Carla sempre se aborrecia com a enrolação de Rui para o jantar. Jantar posto, e era uma nova novela Rui largar a TV, o telejornal, queria se inteirar de tudo. Usava como desculpa o trabalho que lhe ocupava o tempo. Nisso, Carla, cansava-se de alertar Rui. Os chamados de Carla ecoavam no corredor, que ligava a cozinha à sala, sobre a comida que esfriava na mesa.

- Rui, deixa isso. Pôxa, não dá pra ver isso depois? Tem internet. Depois você vai lá e vê tudo que esses caras estão falando aí?

- Tá, tá...

- Ei, vai esfriar...

- Tá bom.

- Tá bom, nada. Vem cá!

- Já vou.

- Ah, tá. Vem e depois pede pra esquentar tudo no micro-ondas. Por acaso, tenho cara de palhaça?

- Não, querida, não tem. Mas que você é engraçada, isso é...

- O quêeee? Desaforento! Eu me esgoleando e você ainda fazendo piada com a minha cara.

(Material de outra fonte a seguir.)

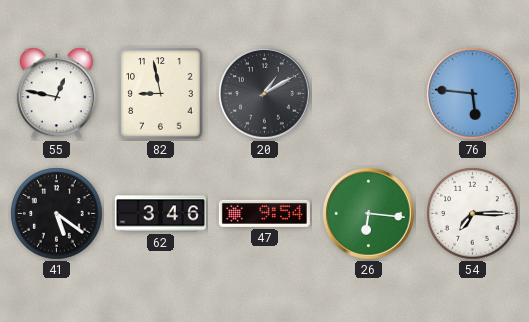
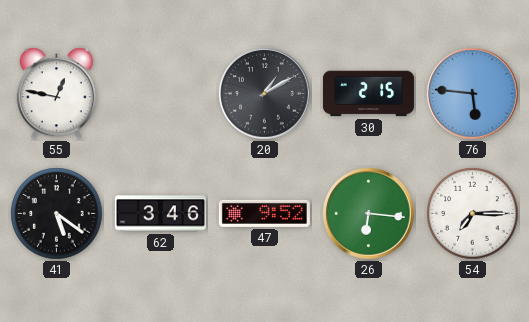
82: 8:58 -> none
30: none -> 2:15
47: 9:54 -> 9:52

- Não querida, eu só disse que você é engraçada.

- Ah, e você quer que eu encare isso como um beijinho no rosto. Me poupa, Rui. Todo dia é a mesma coisa.

- Tá, você tem razão. Todo dia é a mesma coisa. Então vamos fazer diferente.

- Ã...

- Sim. É só você, a partir de amanhã, não me chamar mais durante o jornal, certo?

- Ha ha!

- Adoro quando ri assim.

- Pára, Rui. Você sabe bem que isso não é um riso. Que merda! Caramba, eu fico pensando o dia inteiro no que fazer para o jantar, com carinho, tento inovar, fazer algo diferente, por você, por nós, tentar fazer com que a nossa vida não seja contaminada por esta coisa que chamam de rotina. Tento fazer um agrado, e você nem aí.

- Não é bem assim.

- Como não? Tem dia que você ronca aí no sofá. Emenda jornal no filme e o filme em outro programa, aí vai... Esquece da comida, esquece da cama, esquece de mim...

- Mas...

- Nem 'mas' nem 'menos', Rui! Estou cansada.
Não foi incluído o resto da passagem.